Clarification on high number of pending outbound http balancer endpoints and metric definition

Question about the metric outbound_http_balancer_endpoints. My current understanding of the metric is that it lists the total number of backend endpoints that are in either a pending or ready state (Proxy Metrics | Linkerd). So, it seems like the total number of endpoints (ready and pending ) in the balancer for a given pair of (backend_name, pod) should never exceed the total number of endpoints (presumably deduped with endpointslices) assigned to the backing object (for example, the sum of all endpoints (ready or pending ) in the balancer for a service should be the sum of all the existing endpoints for that service — that is sum (backend_name, pod) (outbound_http_balancer_endpoints{backend_name="api"}) should equal (# of service addresses) * (# of service ports) in the cluster (from kubectl get endpoints api )).

With that in mind, currently, we have some pods with outbound_http_balancer_endpoints metrics that have more than 300 endpoints in pending states, which does not seem possible given that the number of endpoints for the backend_name (in this case pretty normal services and trafficsplits) is less than 10.

Am I understanding the metric correctly? If so, is there a bug with removing pending backends (currently on linkerd 2.13.4) from the balancer in certain conditions? If not, what is the expected cap of outbound_http_balancer_endpoints?
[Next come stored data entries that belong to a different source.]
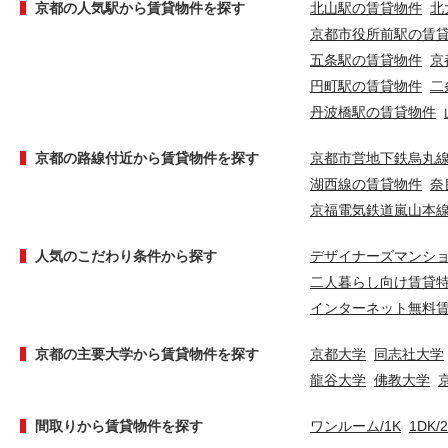
京都の人気駅から賃貸物件を探す
北山駅の賃貸物件
北
京都市役所前駅の賃
五条駅の賃貸物件
京
円町駅の賃貸物件
二
丹波橋駅の賃貸物件
京都の路線付近から賃貸物件を探す
京都市営地下鉄烏丸
湖西線の賃貸物件
奈
京福電気鉄道嵐山本
人気のこだわり条件から探す
デザイナーズマンシ
二人暮らし向け賃貸
インターネット無料
京都の主要大学から賃貸物件を探す
京都大学
同志社大学
龍谷大学
佛教大学
間取りから賃貸物件を探す
ワンルーム/1K
1DK/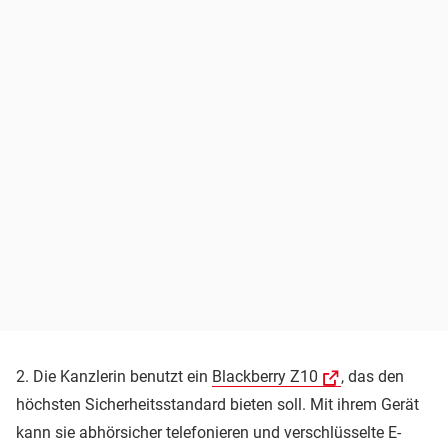
2. Die Kanzlerin benutzt ein
Blackberry Z10
, das den
höchsten Sicherheitsstandard bieten soll. Mit ihrem Gerät
kann sie abhörsicher telefonieren und verschlüsselte E-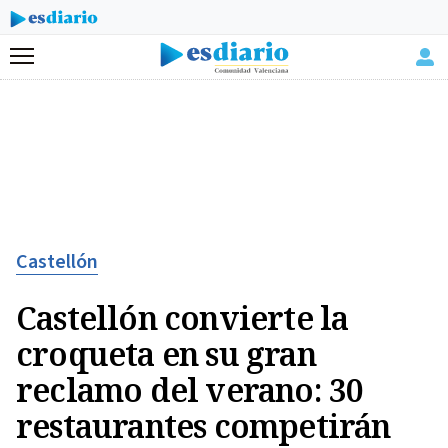
Menú
Castellón
Castellón convierte la
croqueta en su gran
reclamo del verano: 30
restaurantes competirán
Some additional information:

  • I ran linkerd diagnostics endpoints against the cluster and only got 4 endpoints (for the 4 existing pods), while the linkerd proxies that are sending traffic to these services report hundreds of pending endpoints (though maybe diagnostics only prints ready endpoints?).
  • I ran the diagnostics command against each of our destination pods, and they all agreed with each other.
  • I double checked the pods that had the high pending endpoints directly and confirmed that this is not a metrics issue:
# For pod A
group="core",backend_kind="Service",backend_namespace="team",backend_name="api-v2-stable",backend_port="8080",backend_section_name="",endpoint_state="pending"} 81
# For pod B
outbound_http_balancer_endpoints{parent_group="core",parent_kind="Service",parent_namespace="team",parent_name="api-v2",parent_port="8080",parent_section_name="",backend_group="core",backend_kind="Service",backend_namespace="team",backend_name="api-v2-stable",backend_port="8080",backend_section_name="",endpoint_state="pending"} 81
# For pod C
outbound_http_balancer_endpoints{parent_group="core",parent_kind="Service",parent_namespace="team",parent_name="api-v2",parent_port="8080",parent_section_name="",backend_group="core",backend_kind="Service",backend_namespace="team",backend_name="api-v2-stable",backend_port="8080",backend_section_name="",endpoint_state="pending"} 81

Some more information about the service setup itself:

  • The client linkerd-proxy is meshing an nginx proxy. The upstream service (api-v2) is in a trafficsplit that has a stable and canary split. The stable service is the one that has the highest number of pending endpoints, and is the one that has its service selectors switched quite frequently (as we change the set of pods that has been promoted from canary to stable, without restarting them).

Let me know if you need more information here! Just super curious on why we are seeing such a high number of pending endpoints that shouldn’t exist (given my current understanding).